We have \begin{equation*} \sum_\sigma \norm{R_{\text{opt}}^{\sigma n}}^2 = \sum_\sigma \sum_{ij} \alpha_i A^{\sigma ij} \alpha_j \end{equation*} and hence by noting \(A^{\sigma ij}\) defined by equation \eqref{eq:Aij} is symmetric \begin{equation*} \pdiff{}{\alpha_i} \sum_\sigma \norm{R_{\text{opt}}^{\sigma n}}^2 = 2 \sum_\sigma \sum_{j} A^{\sigma ij} \alpha_j \end{equation*} substituting into the Lagrange Multiplier equation \eqref{eq:5} gives \begin{equation*} 2 \sum_\sigma \sum_j A^{\sigma ij} \alpha_j + \gamma \sum_\sigma N^{\sigma i} = 0 \end{equation*} If we define \begin{align*} A^{ij} & \equiv \sum_{\sigma} A^{\sigma ij} \\ N^{i} & \equiv \sum_{\sigma} N^{\sigma i} \end{align*} then assuming \(A^{ij}\) is invertible \begin{equation*} \alpha_i = \frac{-\gamma}{2} \sum_{j} A^{-1}_{ij} N^j \end{equation*} substitute this into constraint equation \eqref{eq:4}, we therefore get \begin{equation*} \alpha_i = N \frac{\sum_j A^{-1}_{ij} N^j} {\sum_{ij} A^{-1}_{ij} N^i N^j} \end{equation*} It is worth noting that the issues with constraints and conservation of electron numbers do not feature in the Pulay minimisation scheme described in section Order \(N\): Spin Polarised Energy Minimisation. This is because the eigen-values of auxiliary matrices \(\mat{L}^{\sigma}\) are already restricted within \([0,1]\) due to the McWeeny initialisation steps, and therefore the standard Pulay constraint of \(\sum_i \alpha_i = 1\) is enough to ensure the eigenvalues of \(\mat{L}\) to remain inside \([0,1]\). Further more, the electron numbers are constrained at each step anyway by the added electron number correction step.

2.5.3 Kerker Preconditioning and Wave-dependent Metric

Following the work of the previous dCSE project[16], the Kerker preconditioning and wave-dependent metric methods were implemented in Conquest. Due to the need to minimise the number of FFTs, separate storages were provided for the pre-conditioned residuals and the covariant versions of the residuals needed for the wave-dependent metric. Because of this there was a lot of repeats of the Pulay mixing code as the code requires to access different arrays depending on the user options on whether to switch on the preconditioning and wave-dependent metric.

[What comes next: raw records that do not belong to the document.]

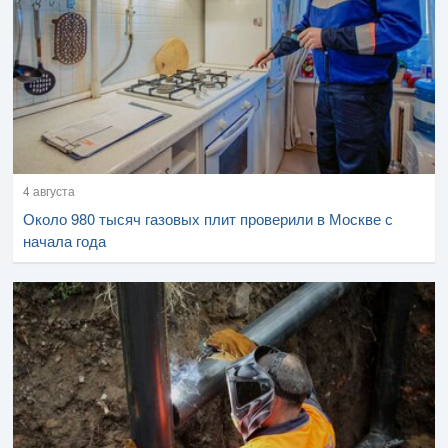
4 августа
Около 980 тысяч газовых плит проверили в Москве с
начала года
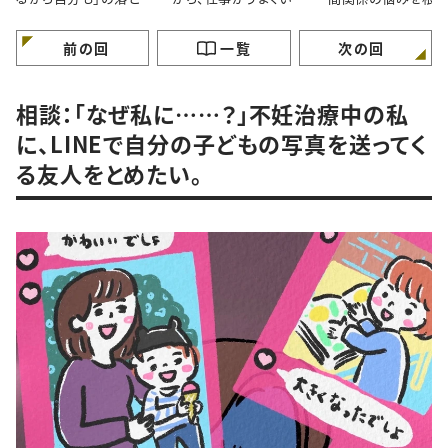
穴｜自分のペースで歩
ません！
から解決するには 
けていますか？
ガンバラナイ人生相
前の回
一覧
次の回
相談：「なぜ私に……？」不妊治療中の私
に、LINEで自分の子どもの写真を送ってく
る友人をとめたい。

Since the Pulay mixing algorithms needs to be rewritten for spin polarised calculations, I took this opportunity to tidy up the code by introducing pointers to residual and covariant residual arrays so that the Pulay mixing step only has to work with the pointers, while a separate subroutine manages these pointers to make sure they point to the correct data arrays based on user options.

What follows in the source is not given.